The summer months brought their usual crop protection challenges. A wet spring progressed into a weed-stricken summer across much of the Cotton Belt, where glyphosate-resistance – most often in the form of Palmer amaranth – was prevalent throughout the Southeast, Mid-South and Southwest. That struggle was reflected in the variety choices growers made on the front end of the season.

“Transgenic varieties – genetically engineered varieties resistant to worms, herbicides or both – accounted for about 98.8 percent of Upland cotton planted in the United States in 2015,” said the USDA Cotton Varieties Planted 2015 Crop report, released in September.

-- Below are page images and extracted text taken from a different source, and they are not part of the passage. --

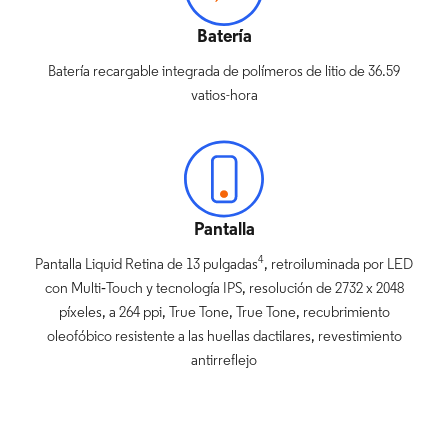
Batería
Batería recargable integrada de polímeros de litio de 36.59
vatios-hora
Pantalla
4
Pantalla Liquid Retina de 13 pulgadas
, retroiluminada por LED
con Multi‑Touch y tecnología IPS, resolución de 2732 x 2048
píxeles, a 264 ppi, True Tone, True Tone, recubrimiento
oleofóbico resistente a las huellas dactilares, revestimiento
antirreflejo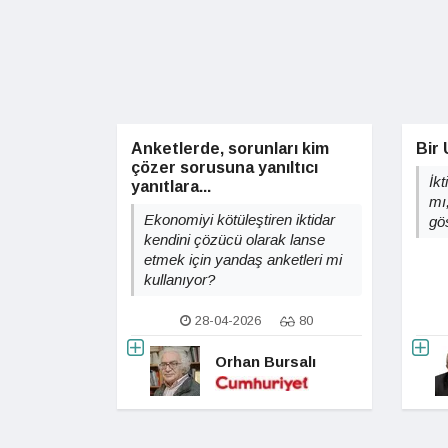
Anketlerde, sorunları kim
Bir
çözer sorusuna yanıltıcı
İk
yanıtlara...
mı
Ekonomiyi kötüleştiren iktidar
gö
kendini çözücü olarak lanse
etmek için yandaş anketleri mi
kullanıyor?
28-04-2026
80
Orhan Bursalı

In Alabama, Arkansas, Arizona, Florida, Missouri, Mississippi, New Mexico and Tennessee, every single acre planted in cotton was given to a transgenic variety. Growers still spent excessive amounts on inputs to control weed pests throughout the year.

Harvest season was not without its challenges, as well. While cotton growers in the Southwest raced against the clock to pack in heat units and harvest their crop, producers along the Atlantic coast were besieged by excessive rains. In the Carolinas, boll sprouts were prevalent.

In a development that mirrors recent years, many growers across the Cotton Belt set personal yield records in 2015, thanks in large part to superior germplasm from the seed companies, as well as progressive management practices.

In a year when cotton prices are low while input costs continue to rise, yield numbers provided a lifeline to growers across the United States. They will no doubt keep a wary eye on commodity prices as they look ahead to the 2016 season.